We read of nothing like this treatment of Bragadino in the Persian reconquest of Cyprus, though it was a subjugation after revolt; indeed, nothing like it in all Persian warfare.

Von Hammer gives a short sketch (not always very accurate as to ancient times) of the condition of Cyprus under its successive masters,—Persians, Græco-Egyptians, Romans, Arabians, the dynasty of Lusignan, Venetians, and Turks,—the last seems decidedly the worst of all.

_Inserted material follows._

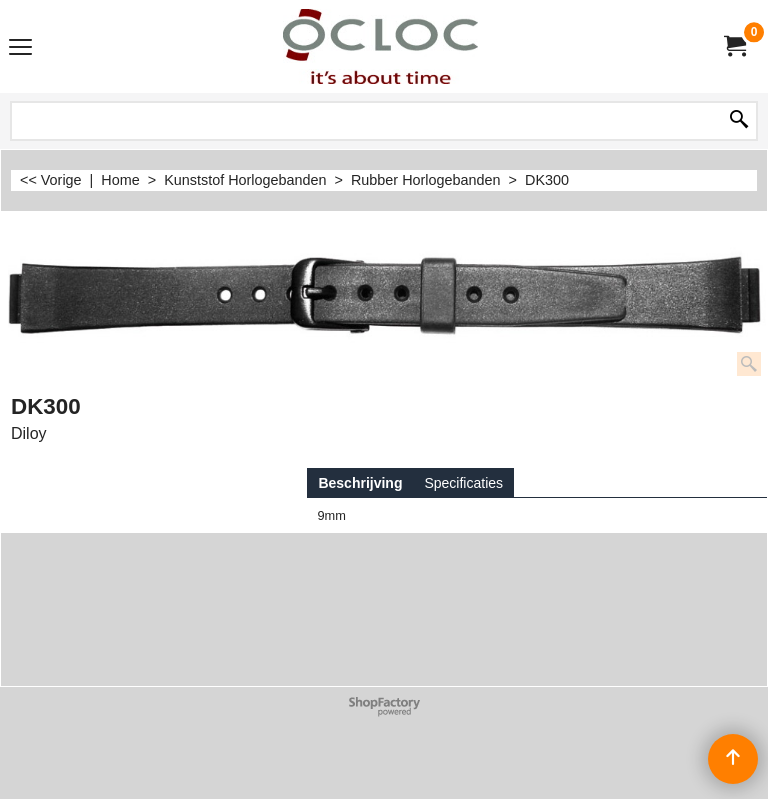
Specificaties (463, 483)
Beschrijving (360, 483)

In reference to the above-mentioned piece of cruelty, I may mention that the Persian king Kambysês caused one of the royal judges (according to Herodotus v, 25), who had taken a bribe to render an iniquitous judgment, to be flayed alive, and his skin to be stretched upon the seat on which his son was placed to succeed him; as a lesson of justice to the latter. A similar story is told respecting the Persian king Artaxerxês Mnêmon; and what is still more remarkable, the same story is also recounted in the Turkish history, as an act of Mohammed the Second (Von Hammer, Geschichte des Osmannisch. Reichs, book xvii, vol. ii, p. 209; Diodorus, xv, 10). Ammianus Marcellinus (xxiii, 6) had good reason to treat the reality of the fact as problematical.

[547] Herodot. v, 117.

[548] Herodot. v, 122-124.

[549] Herodot. v, 118. On the topography of this spot, as described in Herodotus, see a good note in Weissenborn, Beyträge zur genaueren Erforschung der alt. Griechischen Geschichte, p. 116, Jena, 1844.

He thinks, with much reason, that the river Marsyas here mentioned cannot be that which flows through Kelænæ, but another of the same name which flows into the Mæander from the southwest.